Quelle tragiche vicende e molti vergognosi avvenimenti di quell'anno, e in particolare di quell'estate, rimangono comunque tra le pagine più dolorose e buie della nostra storia, ma è importante per la coscienza di un popolo libero e democratico avere il coraggio di guardare in faccia la realtà, è fondamentale che gli Italiani conoscano la verità, anche quando questa presenta un volto sgradevole, ben lontano dagli strombazzamenti retorici della propaganda politica.


NOTE

1) Viktor Suvorov, Stalin, Hitler la rivoluzione bolscevica mondiale, Spirali, Milano, 2000.

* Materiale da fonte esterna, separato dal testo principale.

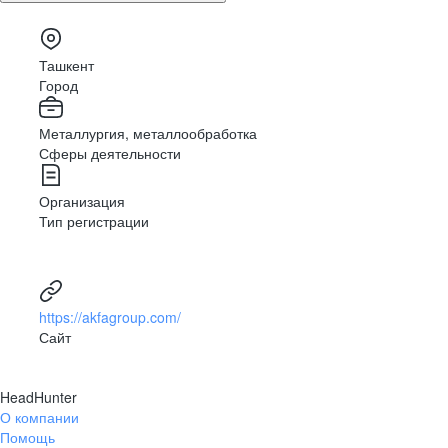
Ташкент
Город
Металлургия, металлообработка
Сферы деятельности
Организация
Тип регистрации
https://akfagroup.com/
Сайт
HeadHunter
О компании
Помощь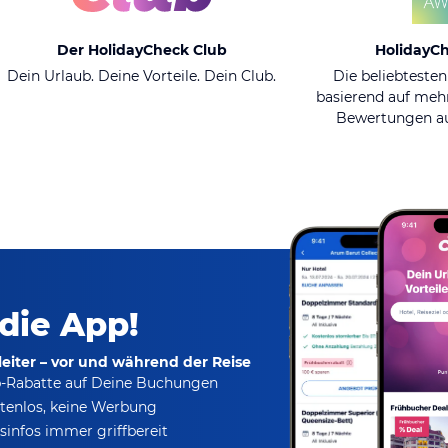
Der HolidayCheck Club
HolidayC
Dein Urlaub. Deine Vorteile. Dein Club.
Die beliebtesten
basierend auf mehr
Bewertungen au
 die App!
eiter – vor und während der Reise
p-Rabatte
auf Deine Buchungen
tenlos,
keine Werbung
infos immer griffbereit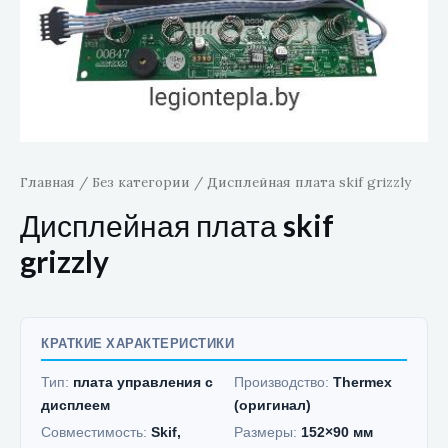
Главная
/
Без категории
/ Дисплейная плата skif grizzly
Дисплейная плата skif
grizzly
КРАТКИЕ ХАРАКТЕРИСТИКИ
Тип:
плата управления с
Производство:
Thermex
дисплеем
(оригинал)
Совместимость:
Skif,
Размеры:
152×90 мм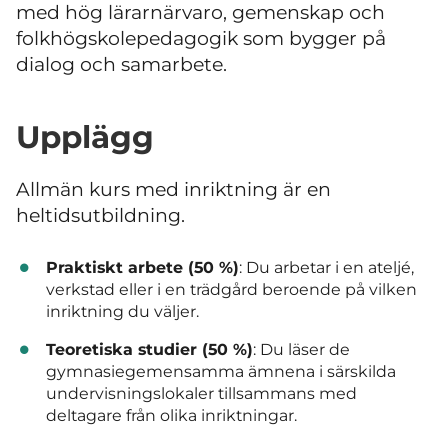
med hög lärarnärvaro, gemenskap och
folkhögskolepedagogik som bygger på
dialog och samarbete.
Upplägg
Allmän kurs med inriktning är en
heltidsutbildning.
Praktiskt arbete (50 %)
: Du arbetar i en ateljé,
verkstad eller i en trädgård beroende på vilken
inriktning du väljer.
Teoretiska studier (50 %)
: Du läser de
gymnasiegemensamma ämnena i särskilda
undervisningslokaler tillsammans med
deltagare från olika inriktningar.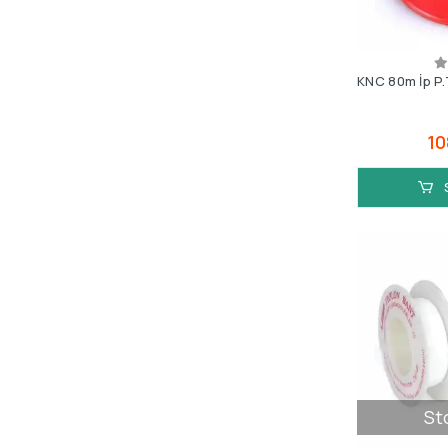
KNC 80m İp P.
10
St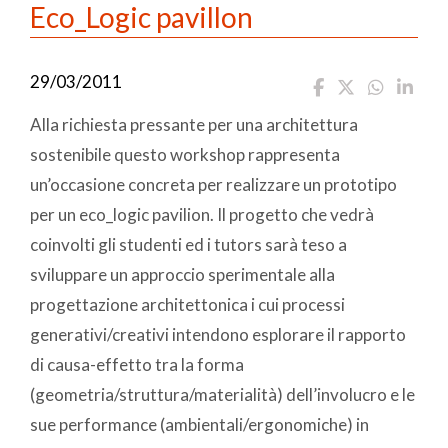
Eco_Logic pavillon
29/03/2011
Alla richiesta pressante per una architettura
sostenibile questo workshop rappresenta
un’occasione concreta per realizzare un prototipo
per un eco_logic pavilion. Il progetto che vedrà
coinvolti gli studenti ed i tutors sarà teso a
sviluppare un approccio sperimentale alla
progettazione architettonica i cui processi
generativi/creativi intendono esplorare il rapporto
di causa-effetto tra la forma
(geometria/struttura/materialità) dell’involucro e le
sue performance (ambientali/ergonomiche) in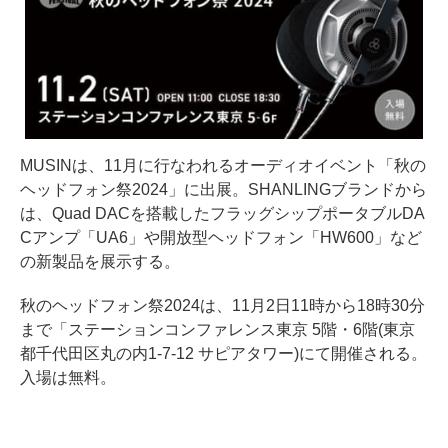
MUSINは、11月に行なわれるオーディオイベント「秋の
ヘッドフォン祭2024」に出展。SHANLINGブランドから
は、Quad DACを搭載したフラッグシップポータブルDA
Cアンプ「UA6」や開放型ヘッドフォン「HW600」など
の新製品を展示する。
秋のヘッドフォン祭2024は、11月2日11時から18時30分
まで「ステーションコンファレンス東京 5階・6階(東京
都千代田区丸の内1-7-12 サピアタワー)にて開催される。
入場は無料。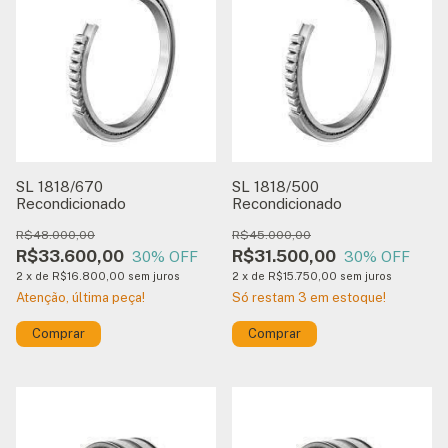
SL 1818/670
SL 1818/500
Recondicionado
Recondicionado
R$48.000,00
R$45.000,00
R$33.600,00
R$31.500,00
30
% OFF
30
% OFF
2
x
de
R$16.800,00
sem juros
2
x
de
R$15.750,00
sem juros
Atenção, última peça!
Só restam
3
em estoque!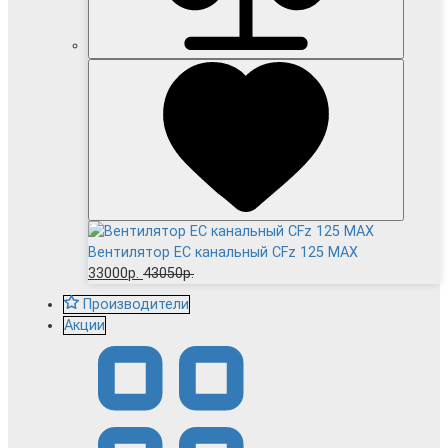
Вентилятор EC канальный CFz 125 MAX
33000р.
43050р.
Производители
Акции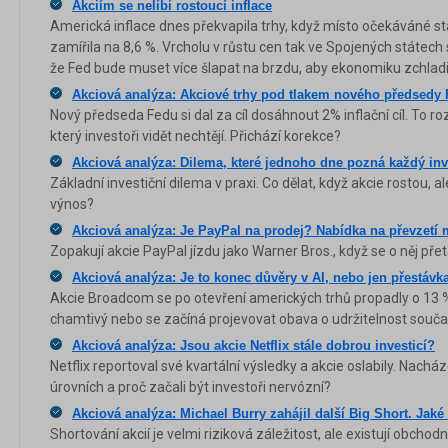
Akciím se nelíbí rostoucí inflace
Americká inflace dnes překvapila trhy, když místo očekáváné s
zamířila na 8,6 %. Vrcholu v růstu cen tak ve Spojených státech 
že Fed bude muset více šlapat na brzdu, aby ekonomiku zchladi
Akciová analýza: Akciové trhy pod tlakem nového předsedy
Nový předseda Fedu si dal za cíl dosáhnout 2% inflační cíl. To r
který investoři vidět nechtějí. Přichází korekce?
Akciová analýza: Dilema, které jednoho dne pozná každý inv
Základní investiční dilema v praxi. Co dělat, když akcie rostou, a
výnos?
Akciová analýza: Je PayPal na prodej? Nabídka na převzetí
Zopakují akcie PayPal jízdu jako Warner Bros., když se o něj př
Akciová analýza: Je to konec důvěry v AI, nebo jen přestáv
Akcie Broadcom se po otevření amerických trhů propadly o 13 %
chamtivý nebo se začíná projevovat obava o udržitelnost souča
Akciová analýza: Jsou akcie Netflix stále dobrou investicí?
Netflix reportoval své kvartální výsledky a akcie oslabily. Nachá
úrovních a proč začali být investoři nervózní?
Akciová analýza: Michael Burry zahájil další Big Short. Jaké
Shortování akcií je velmi riziková záležitost, ale existují obchodní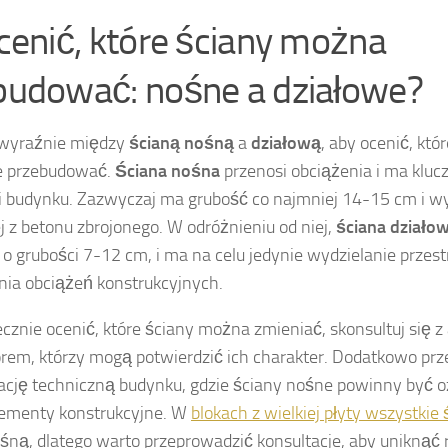
cenić, które ściany można
budować: nośne a działowe?
 wyraźnie między
ścianą nośną
a
działową
, aby ocenić, któ
e przebudować.
Ściana nośna
przenosi obciążenia i ma kluc
ci budynku. Zazwyczaj ma grubość co najmniej 14-15 cm i w
j z betonu zbrojonego. W odróżnieniu od niej,
ściana działo
o grubości 7-12 cm, i ma na celu jedynie wydzielanie przes
nia obciążeń konstrukcyjnych.
cznie ocenić, które ściany można zmieniać, skonsultuj się z
rem, którzy mogą potwierdzić ich charakter. Dodatkowo prze
cję techniczną budynku, gdzie ściany nośne powinny być o
lementy konstrukcyjne. W
blokach z wielkiej płyty wszystkie 
śną, dlatego warto przeprowadzić konsultacje, aby uniknąć 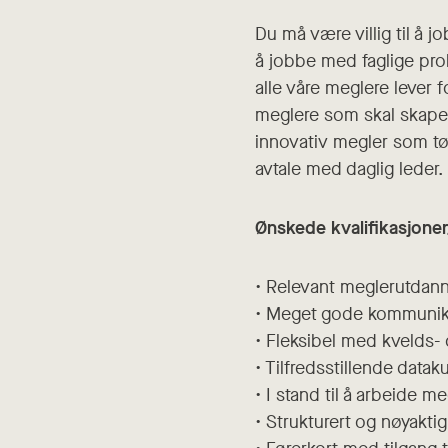
Du må være villig til å j
å jobbe med faglige prob
alle våre meglere lever f
meglere som skal skape v
innovativ megler som tør
avtale med daglig leder.
Ønskede kvalifikasjone
• Relevant meglerutdan
• Meget gode kommunika
• Fleksibel med kvelds-
• Tilfredsstillende data
• I stand til å arbeide 
• Strukturert og nøyaktig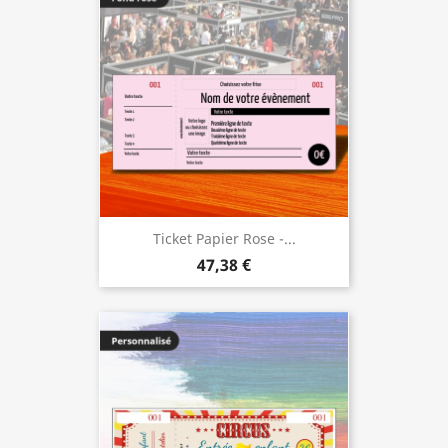
Ticket Papier Rose -...
47,38 €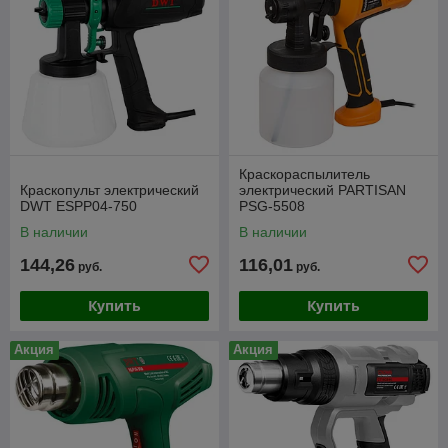
Краскораспылитель
Краскопульт электрический
электрический PARTISAN
DWT ESPP04-750
PSG-5508
В наличии
В наличии
144,26
116,01
руб.
руб.
Купить
Купить
Акция
Акция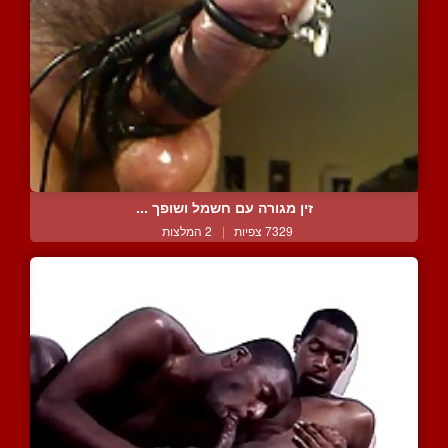
זין מגורה עם חשמל ושופך ...
7329 צפיות
|
2 המלצות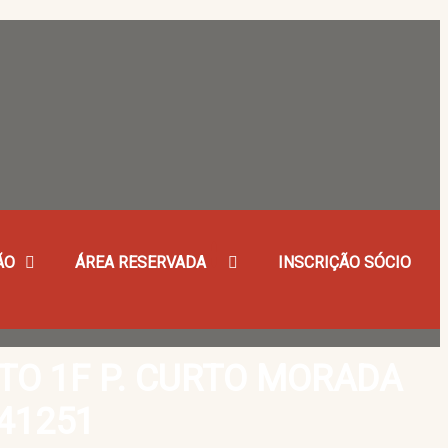
ÃO
ÁREA RESERVADA
INSCRIÇÃO SÓCIO
RTO 1F P. CURTO MORADA
141251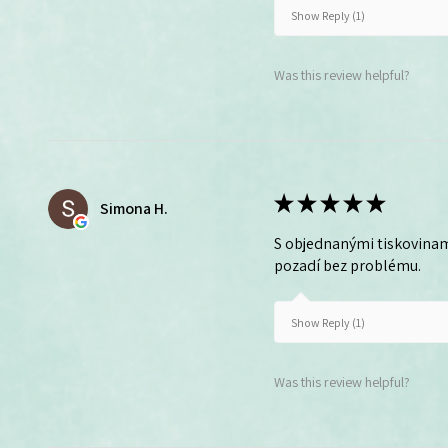
Show Reply (1)
Was this review helpful?
★
★
★
★
★
Simona H.
S objednanými tiskovinam
pozadí bez problému.
Show Reply (1)
Was this review helpful?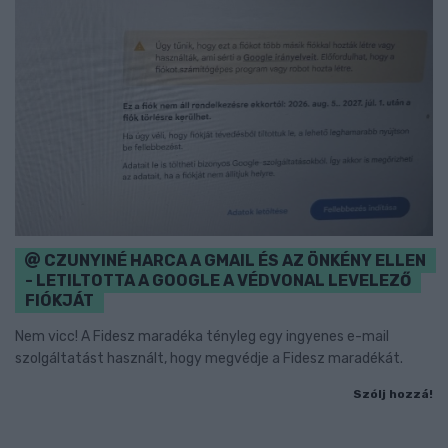
CZUNYINÉ HARCA A GMAIL ÉS AZ ÖNKÉNY ELLEN
- LETILTOTTA A GOOGLE A VÉDVONAL LEVELEZŐ
FIÓKJÁT
Nem vicc! A Fidesz maradéka tényleg egy ingyenes e-mail
szolgáltatást használt, hogy megvédje a Fidesz maradékát.
Szólj hozzá!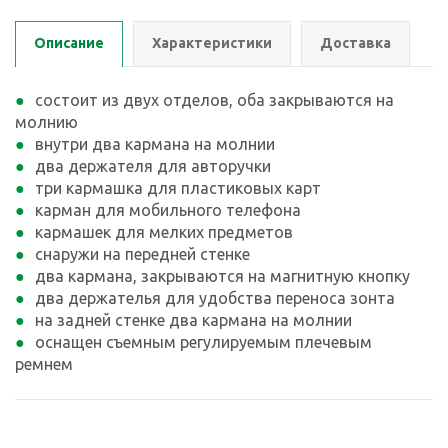
Описание
Характеристики
Доставка
состоит из двух отделов, оба закрываются на
молнию
внутри два кармана на молнии
два держателя для авторучки
три кармашка для пластиковых карт
карман для мобильного телефона
кармашек для мелких предметов
снаружи на передней стенке
два кармана, закрываются на магнитную кнопку
два держателья для удобства переноса зонта
на задней стенке два кармана на молнии
оснащен съемным регулируемым плечевым
ремнем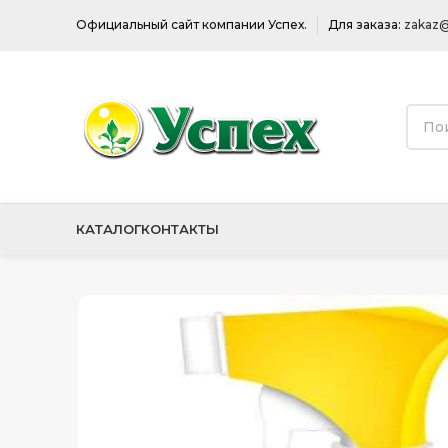
Официальный сайт компании Успех.
Для заказа:
zakaz@
КАТАЛОГ
КОНТАКТЫ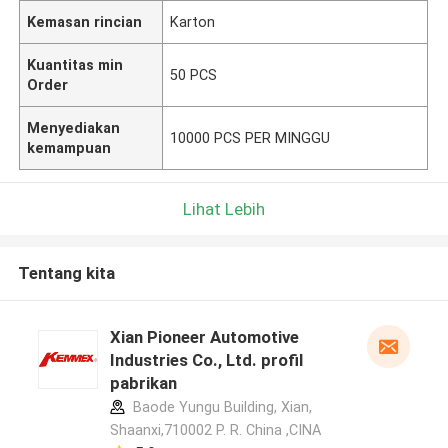
Kemasan rincian
Karton
Kuantitas min
50 PCS
Order
Menyediakan
10000 PCS PER MINGGU
kemampuan
Lihat Lebih
Tentang kita
Xian Pioneer Automotive
Industries Co., Ltd. profil
pabrikan
Baode Yungu Building, Xian,
Shaanxi,710002 P. R. China ,CINA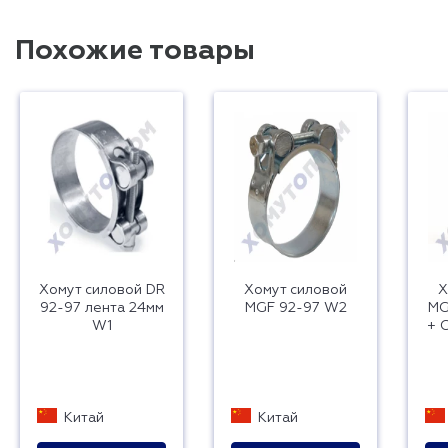
Похожие товары
Хомут силовой DR
Хомут силовой
Х
92-97 лента 24мм
MGF 92-97 W2
MG
W1
+ 
Китай
Китай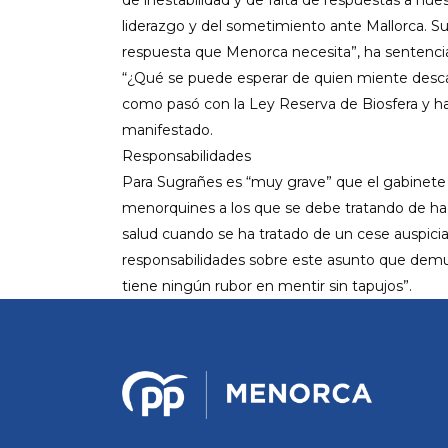
liderazgo y del sometimiento ante Mallorca. Sus
respuesta que Menorca necesita”, ha sentenci
“¿Qué se puede esperar de quien miente descar
como pasó con la Ley Reserva de Biosfera y ha
manifestado.
Responsabilidades
Para Sugrañes es “muy grave” que el gabinete
menorquines a los que se debe tratando de ha
salud cuando se ha tratado de un cese auspicia
responsabilidades sobre este asunto que demue
tiene ningún rubor en mentir sin tapujos”.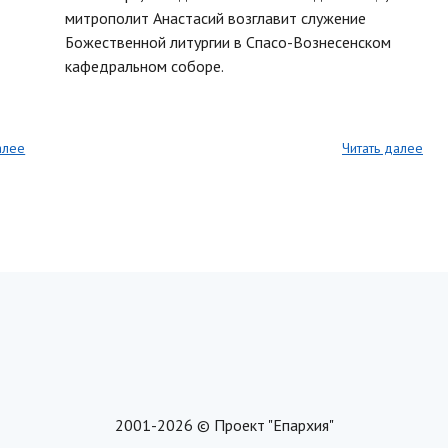
митрополит Анастасий возглавит служение
Божественной литургии в Спасо-Вознесенском
кафедральном соборе.
алее
Читать далее
2001-2026 © Проект "Епархия"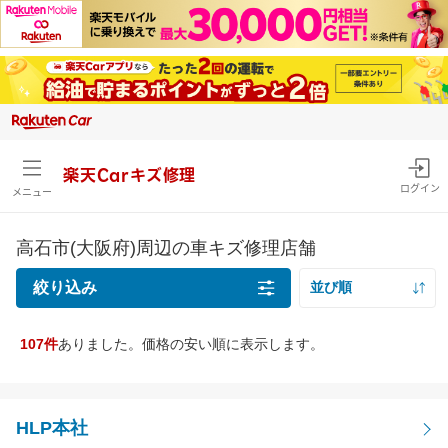
楽天Carキズ修理
ログイン
メニュー
高石市(大阪府)周辺の車キズ修理店舗
絞り込み
並び順
距離の近い順
107件
ありました。価格の安い順に表示します。
キズの種類
価格の安い順
線キズ・擦りキズ目安サイズを確認
価格の高い順
線キズ・擦りキズ
HLP本社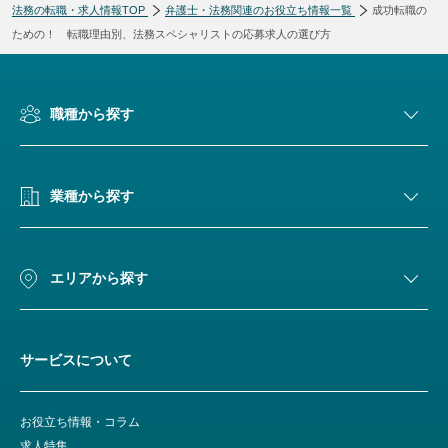
法務の転職・求人情報TOP
弁護士・法務関連のお役立ち情報一覧
成功転職の
ための！ 転職理由別、法務スペシャリストの応募求人の選び方
職種から探す
業種から探す
エリアから探す
サービスについて
お役立ち情報・コラム
求人特集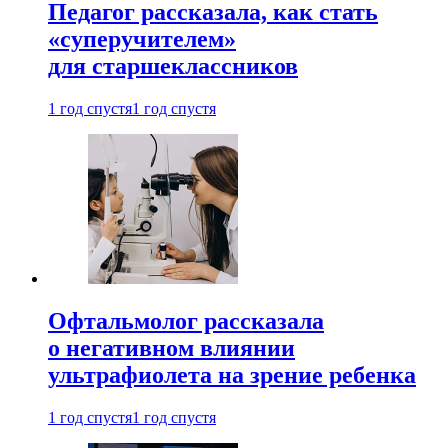
Педагог рассказала, как стать
«суперучителем»
для старшеклассников
1 год спустя
1 год спустя
Офтальмолог рассказала
о негативном влиянии
ультрафиолета на зрение ребенка
1 год спустя
1 год спустя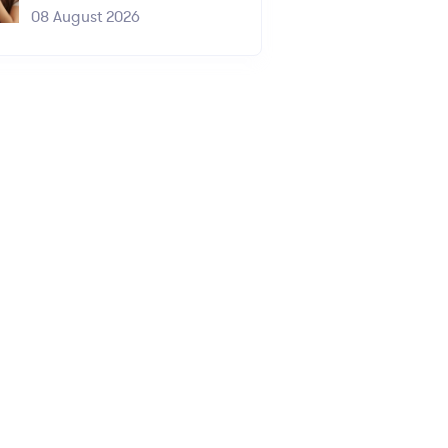
08 August 2026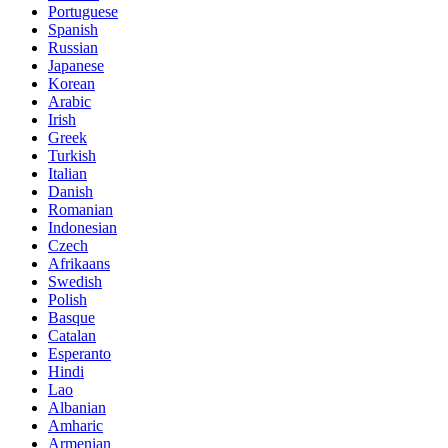
Portuguese
Spanish
Russian
Japanese
Korean
Arabic
Irish
Greek
Turkish
Italian
Danish
Romanian
Indonesian
Czech
Afrikaans
Swedish
Polish
Basque
Catalan
Esperanto
Hindi
Lao
Albanian
Amharic
Armenian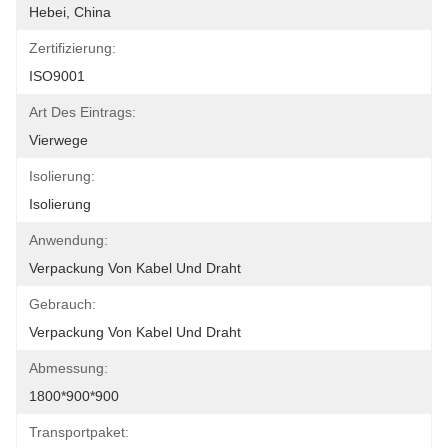
Hebei, China
Zertifizierung:
ISO9001
Art Des Eintrags:
Vierwege
Isolierung:
Isolierung
Anwendung:
Verpackung Von Kabel Und Draht
Gebrauch:
Verpackung Von Kabel Und Draht
Abmessung:
1800*900*900
Transportpaket: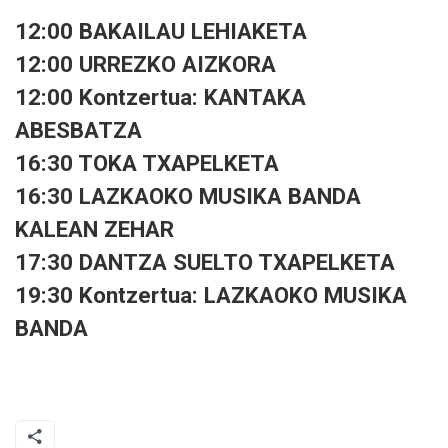
12:00 BAKAILAU LEHIAKETA
12:00 URREZKO AIZKORA
12:00 Kontzertua: KANTAKA
ABESBATZA
16:30 TOKA TXAPELKETA
16:30 LAZKAOKO MUSIKA BANDA
KALEAN ZEHAR
17:30 DANTZA SUELTO TXAPELKETA
19:30 Kontzertua: LAZKAOKO MUSIKA
BANDA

2) Romolo Gobbi, Chi ha provocato la Seconda Guerra Mondiale? - Una revisione nel segno della complessità, Franco Muzzio Editore, Padova, 1995, pp. 1-2.
3) Ibidem.
4) L'opera fondamentale di Renzo De Felice è naturalmente la biografia di Mussolini stampata da Einaudi, Torino, in varie edizioni, anche economiche; lavoro che, ovviamente, ci presenta la più completa ricostruzione storica delle vicende italiane durante il regime fascista e non semplicemente la biografia del suo capo e fondatore.
5) Cfr. Romolo Gobbi, Il mito della resistenza, Rizzoli, Milano, 1992; Una revisione della resistenza - Al di là delle verità "ufficiali" , Bompiani, Milano, 1999.